Framed Perspective,  Marcos Mateu-Mestre
Just to put things in… context, the history of graphical perspective goes back further, but the system of geometric perspective we use today can be traced to an important point in the beginning of the 15th century, when Filippo Brunelleschi — the brilliant Renaissance architect and designer who solved the seemingly intractable problem of spanning the world’s largest cathedral dome space with an ingenious solution — codified a system of graphical persepctive that was immediately adopted by almost every artist who was made aware of it, and most artists since.

Like his solution for the dome of the Florence cathedral, the model of geometric perspective Brunelleschi demonstrated solved problems that had previously seemed impossibly difficult.

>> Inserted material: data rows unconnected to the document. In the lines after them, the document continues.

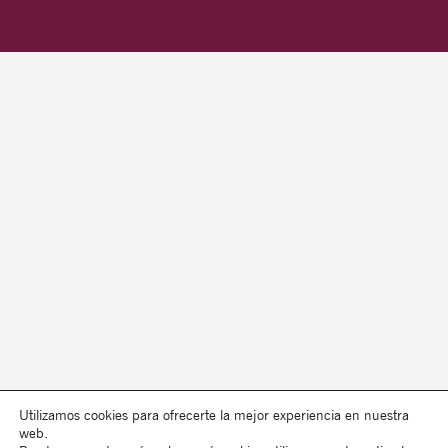
Utilizamos cookies para ofrecerte la mejor experiencia en nuestra
web.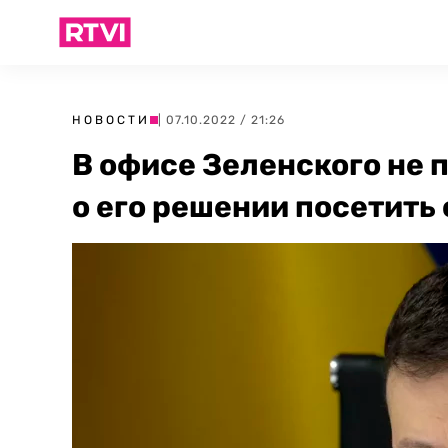
НОВОСТИ
| 07.10.2022 / 21:26
В офисе Зеленского не
о его решении посетить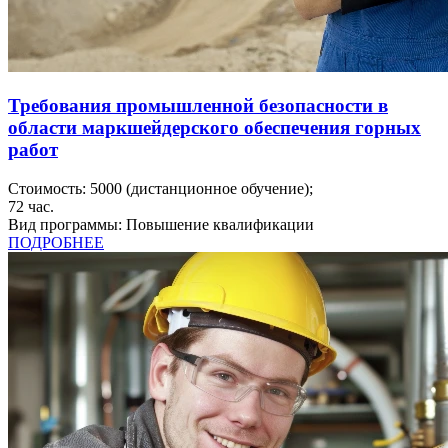
Требования промышленной безопасности в
области маркшейдерского обеспечения горных
работ
Стоимость:
5000
(дистанционное обучение);
72
час.
Вид программы:
Повышение квалификации
ПОДРОБНЕЕ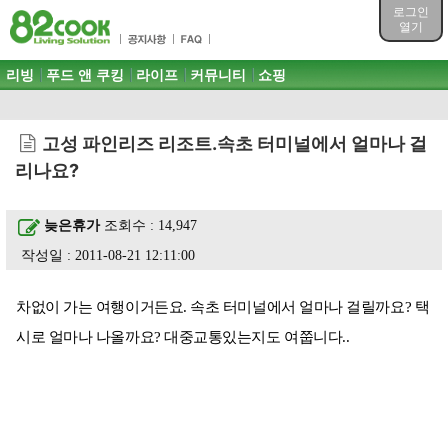
목차
로그인
주메뉴 바로가기
열기
컨텐츠 바로가기
검색 바로가기
주메뉴
리빙
푸드 앤 쿠킹
라이프
커뮤니티
쇼핑
로그인 바로가기
고성 파인리즈 리조트.속초 터미널에서 얼마나 걸
리나요?
늦은휴가
조회수 : 14,947
작성일 : 2011-08-21 12:11:00
차없이 가는 여행이거든요. 속초 터미널에서 얼마나 걸릴까요? 택
시로 얼마나 나올까요? 대중교통있는지도 여쭙니다..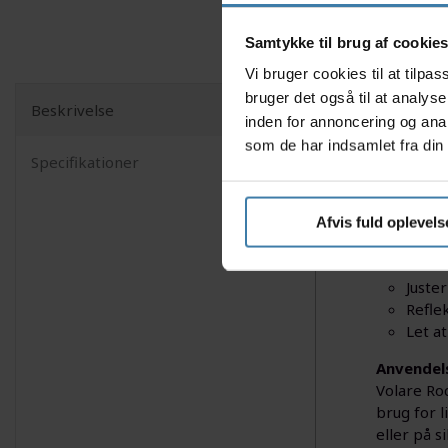
Samtykke til brug af cookie
Vi bruger cookies til at tilp
bruger det også til at analys
Beskrivelse
inden for annoncering og ana
Volare Ro
som de har indsamlet fra din 
robuste r
Specifikationer
er udvikl
Nyttige f
Afvis fuld oplevels
Sikke
Prakti
Juste
Refle
Let a
Anvendel
Volare Roc
brug for 
eller på s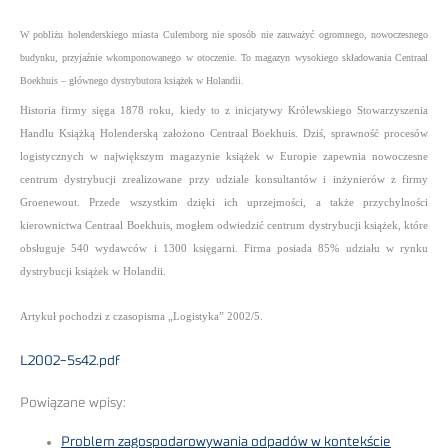
W pobliżu holenderskiego miasta Culemborg nie sposób nie zauważyć ogromnego, nowoczesnego
budynku, przyjaźnie wkomponowanego w otoczenie. To magazyn wysokiego składowania Centraal
Boekhuis – głównego dystrybutora książek w Holandii.
Historia firmy sięga 1878 roku, kiedy to z inicjatywy Królewskiego Stowarzyszenia
Handlu Książką Holenderską założono Centraal Boekhuis. Dziś, sprawność procesów
logistycznych w największym magazynie książek w Europie zapewnia nowoczesne
centrum dystrybucji zrealizowane przy udziale konsultantów i inżynierów z firmy
Groenewout. Przede wszystkim dzięki ich uprzejmości, a także przychylności
kierownictwa Centraal Boekhuis, mogłem odwiedzić centrum dystrybucji książek, które
obsługuje 540 wydawców i 1300 księgarni. Firma posiada 85% udziału w rynku
dystrybucji książek w Holandii.
Artykuł pochodzi z czasopisma „Logistyka” 2002/5.
L2002-5s42.pdf
Powiązane wpisy:
Problem zagospodarowywania odpadów w kontekście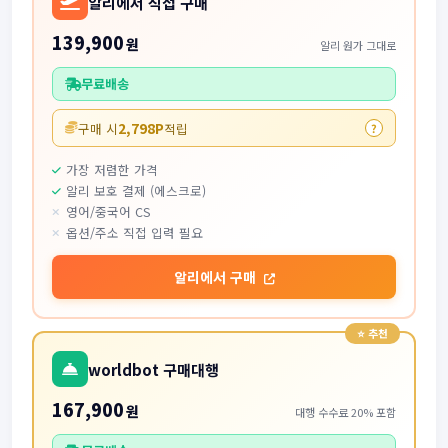
알리에서 직접 구매
139,900
원
알리 원가 그대로
무료배송
2,798P
구매 시
적립
?
가장 저렴한 가격
알리 보호 결제 (에스크로)
영어/중국어 CS
옵션/주소 직접 입력 필요
알리에서 구매
worldbot 구매대행
167,900
원
대행 수수료 20% 포함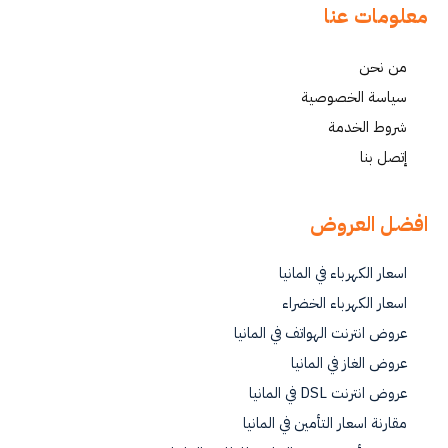
معلومات عنا
من نحن
سياسة الخصوصية
شروط الخدمة
إتصل بنا
افضل العروض
اسعار الكهرباء في المانيا
اسعار الكهرباء الخضراء
عروض انترنت الهواتف في المانيا
عروض الغاز في المانيا
عروض انترنت DSL في المانيا
مقارنة اسعار التأمين في المانيا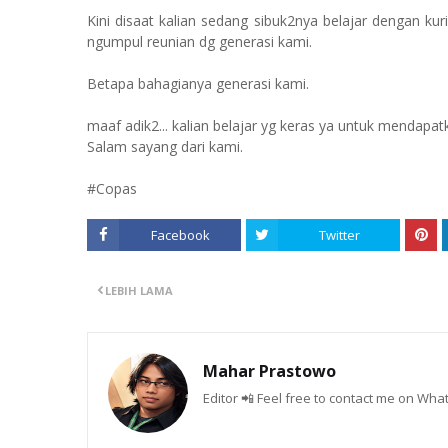
Kini disaat kalian sedang sibuk2nya belajar dengan ku
ngumpul reunian dg generasi kami.
Betapa bahagianya generasi kami.
maaf adik2... kalian belajar yg keras ya untuk mendapatk
Salam sayang dari kami.
#Copas
Facebook
Twitter
LEBIH LAMA
Mahar Prastowo
Editor 📲 Feel free to contact me on W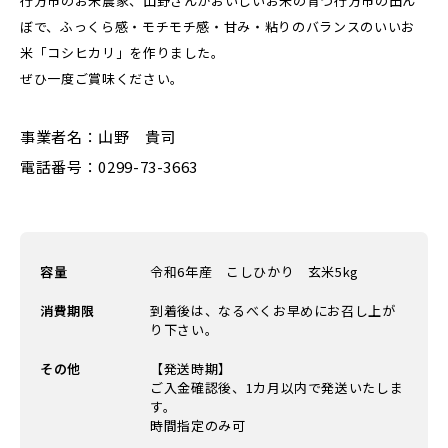
行方市のお米農家、山野さんがおいしいお米の育つ行方市の田ん
ぼで、ふっくら感・モチモチ感・甘み・粘りのバランスのいいお
米「コシヒカリ」を作りました。
ぜひ一度ご賞味ください。
事業者名：山野 貴司
電話番号：0299-73-3663
容量
令和6年産 こしひかり 玄米5kg
消費期限
到着後は、なるべくお早めにお召し上が
り下さい。
その他
【発送時期】
ご入金確認後、1カ月以内で発送いたしま
す。
時間指定のみ可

Artists and art students have either been thanking or cursing him ever since, depending on whether they see graphical perspective construction as an an incredibly powerful tool or as a burdensome learning process akin to school studies of math or chemistry.

Linear perspective study can seem difficult when ill-presented, but when taught properly, it can be a golden key to drawing and painting with a strength, solidity, accuracy and realism impossible to achieve without it.

Short of taking a course with a good instructor, those interested in mastering perspective are left to find their own way with books that are too often poorly presented, overly obtuse and almost as boring to look at as a mathematics textbook.

While there are some pretty good perspective books out there, I’ve just received review copies of a new two-volume set on perspective that has shot to the top of my personal list of best books on the subject.

Framed Perspective Vol #1 and Vol #2, are new books from Marcos Mateu-Mestre, a concept artist and illustrator who I have written about previously and whose drawing style I have always found particularly appealing.

As in his previous book: Framed Ink: Drawing and Composition for Visual Storytellers (link to my review), he tackles the the subject within the framework of real world use and practical application.

Also like that book, Mateau-Mestre has not only used real-world type examples to illustrate the concepts, he has also used them to make his books something that perspective books rarely are: visually appealing and entertaining.

Framed Perspective Vol. 1 is subtitled: “Technical Perspective and Visual Storytelling”. In it Mateau-Mestre starts at the ground floor (so to speak) and takes you from the basic concepts through solutions for some reasonably complex challenges, including multiple vanishing points, staircases, three-point perspective, arches and domes, and the application of perspective to freehand sketching.

At over 200 pages, it’s packed with information and techniques and a reality-based approach that stays focused on what’s really useful.

Framed Perspective Vol. 2 is subtitled “Technical Drawing for Shadows, Volume, and Characters”, and deals with the too often neglected subjects of applying shadows in perspective and applying perspective to the human figure, including the representation of clothing and folds, and the application of shadows to figures.

Though not as extensive as Volume 1, this one still weighs in at over 120 pages, and is jammed with useful information, as well as Mateu-Mestre’s wonderful drawings and illustrations.

Throughout both volumes, the illustrations, diagrams, text and book design are clear, concise and well thought out.

Any artist with an interest in comics, graphic storytelling, concept art or illustration — as well as painting and drawing of any kind that involves linear perspective — should look into these superb volumes.

If you’ve found books on perspective daunting and/or boring, Framed Perspective may open your eyes to a world of possibilities for understanding and using one of an artist’s most powerful tools.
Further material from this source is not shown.